▶ _Work to complete_
A verbatim printing of the entries that follow is needed; pictures must not appear in it.

▶ _Material shown_
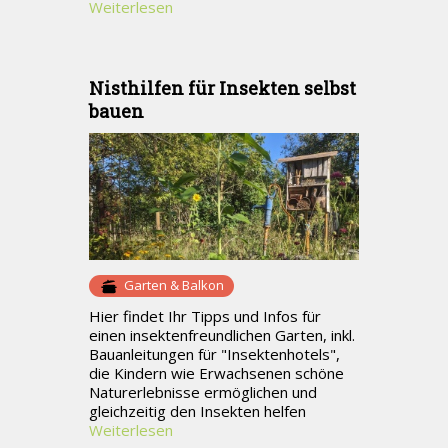
Weiterlesen
Nisthilfen für Insekten selbst
bauen
Garten & Balkon
Hier findet Ihr Tipps und Infos für
einen insektenfreundlichen Garten, inkl.
Bauanleitungen für "Insektenhotels",
die Kindern wie Erwachsenen schöne
Naturerlebnisse ermöglichen und
gleichzeitig den Insekten helfen
Weiterlesen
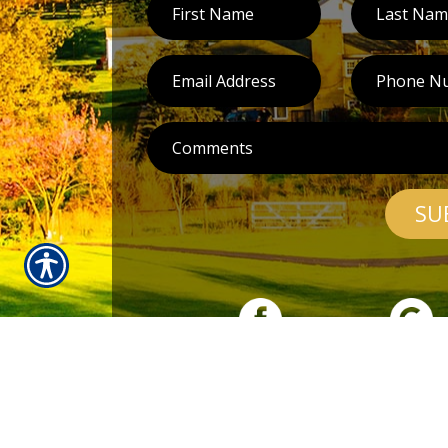
SU
RESOURCES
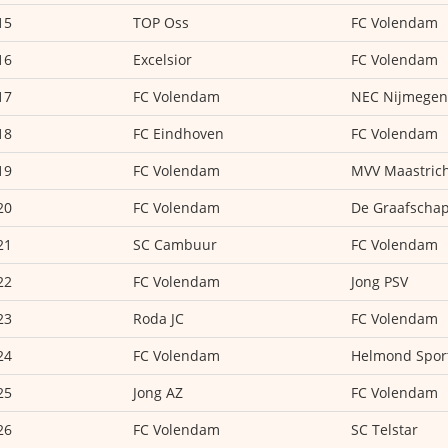
15
TOP Oss
FC Volendam
16
Excelsior
FC Volendam
17
FC Volendam
NEC Nijmegen
18
FC Eindhoven
FC Volendam
19
FC Volendam
MVV Maastric
20
FC Volendam
De Graafscha
21
SC Cambuur
FC Volendam
22
FC Volendam
Jong PSV
23
Roda JC
FC Volendam
24
FC Volendam
Helmond Spor
25
Jong AZ
FC Volendam
26
FC Volendam
SC Telstar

▶ _Your response_
Weiterlesen
Nisthilfen für Insekten selbst
bauen
Garten & Balkon
Hier findet Ihr Tipps und Infos für
einen insektenfreundlichen Garten, inkl.
Bauanleitungen für "Insektenhotels",
die Kindern wie Erwachsenen schöne
Naturerlebnisse ermöglichen und
gleichzeitig den Insekten helfen
Weiterlesen
SU
RESOURCES
15
TOP Oss
FC Volendam
16
Excelsior
FC Volendam
17
FC Volendam
NEC Nijmegen
18
FC Eindhoven
FC Volendam
19
FC Volendam
MVV Maastric
20
FC Volendam
De Graafscha
21
SC Cambuur
FC Volendam
22
FC Volendam
Jong PSV
23
Roda JC
FC Volendam
24
FC Volendam
Helmond Spor
25
Jong AZ
FC Volendam
26
FC Volendam
SC Telstar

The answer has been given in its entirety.